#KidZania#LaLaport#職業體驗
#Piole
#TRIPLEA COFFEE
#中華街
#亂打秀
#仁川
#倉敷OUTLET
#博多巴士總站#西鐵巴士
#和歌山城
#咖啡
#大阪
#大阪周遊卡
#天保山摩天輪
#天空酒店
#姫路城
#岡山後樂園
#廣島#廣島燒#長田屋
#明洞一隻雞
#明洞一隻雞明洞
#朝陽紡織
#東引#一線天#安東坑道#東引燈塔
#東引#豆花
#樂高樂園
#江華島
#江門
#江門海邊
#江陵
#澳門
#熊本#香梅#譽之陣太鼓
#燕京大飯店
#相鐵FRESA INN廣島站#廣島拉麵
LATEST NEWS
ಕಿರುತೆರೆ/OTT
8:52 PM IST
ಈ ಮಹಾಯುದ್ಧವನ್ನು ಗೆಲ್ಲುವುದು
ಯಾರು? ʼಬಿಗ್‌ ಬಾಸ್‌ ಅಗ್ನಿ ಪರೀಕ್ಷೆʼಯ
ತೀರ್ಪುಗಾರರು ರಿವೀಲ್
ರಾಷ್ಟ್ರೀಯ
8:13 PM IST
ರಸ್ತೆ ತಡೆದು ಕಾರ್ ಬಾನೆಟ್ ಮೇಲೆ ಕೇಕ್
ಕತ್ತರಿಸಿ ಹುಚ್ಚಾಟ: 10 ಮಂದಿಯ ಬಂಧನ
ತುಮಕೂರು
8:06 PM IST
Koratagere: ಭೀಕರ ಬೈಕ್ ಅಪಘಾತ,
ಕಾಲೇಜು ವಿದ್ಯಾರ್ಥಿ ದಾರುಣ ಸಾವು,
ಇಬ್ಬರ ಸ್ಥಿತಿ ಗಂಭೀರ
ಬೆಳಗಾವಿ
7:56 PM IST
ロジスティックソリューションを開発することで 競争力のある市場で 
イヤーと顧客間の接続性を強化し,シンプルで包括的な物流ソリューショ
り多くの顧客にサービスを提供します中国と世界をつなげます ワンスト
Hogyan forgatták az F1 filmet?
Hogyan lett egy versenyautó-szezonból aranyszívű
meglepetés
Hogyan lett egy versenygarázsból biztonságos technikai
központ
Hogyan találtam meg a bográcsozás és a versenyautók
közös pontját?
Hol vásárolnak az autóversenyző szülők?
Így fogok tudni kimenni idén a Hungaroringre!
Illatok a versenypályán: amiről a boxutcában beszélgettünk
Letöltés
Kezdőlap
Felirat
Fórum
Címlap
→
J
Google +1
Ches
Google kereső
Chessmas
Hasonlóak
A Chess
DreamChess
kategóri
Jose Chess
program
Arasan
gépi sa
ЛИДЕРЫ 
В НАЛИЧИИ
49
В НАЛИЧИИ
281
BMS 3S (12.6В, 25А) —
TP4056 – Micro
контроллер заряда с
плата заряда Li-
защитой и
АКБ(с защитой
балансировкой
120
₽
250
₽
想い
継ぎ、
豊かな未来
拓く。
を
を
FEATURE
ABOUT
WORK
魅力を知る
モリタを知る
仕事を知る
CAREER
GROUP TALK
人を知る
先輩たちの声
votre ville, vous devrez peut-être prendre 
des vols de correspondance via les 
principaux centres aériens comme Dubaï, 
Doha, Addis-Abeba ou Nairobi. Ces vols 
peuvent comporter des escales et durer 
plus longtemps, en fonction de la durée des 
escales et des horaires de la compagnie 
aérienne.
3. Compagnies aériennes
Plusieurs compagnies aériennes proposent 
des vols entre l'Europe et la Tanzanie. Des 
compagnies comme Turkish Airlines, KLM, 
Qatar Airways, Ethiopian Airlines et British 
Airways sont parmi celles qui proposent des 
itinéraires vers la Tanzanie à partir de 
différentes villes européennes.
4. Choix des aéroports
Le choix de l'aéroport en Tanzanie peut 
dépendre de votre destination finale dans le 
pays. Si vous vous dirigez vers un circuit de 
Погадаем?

* * * * * * * * *

*What the task requires*.
Go through the listing above and copy each line that contains "votre".

*Expected answer*.
votre ville, vous devrez peut-être prendre 
dépendre de votre destination finale dans le 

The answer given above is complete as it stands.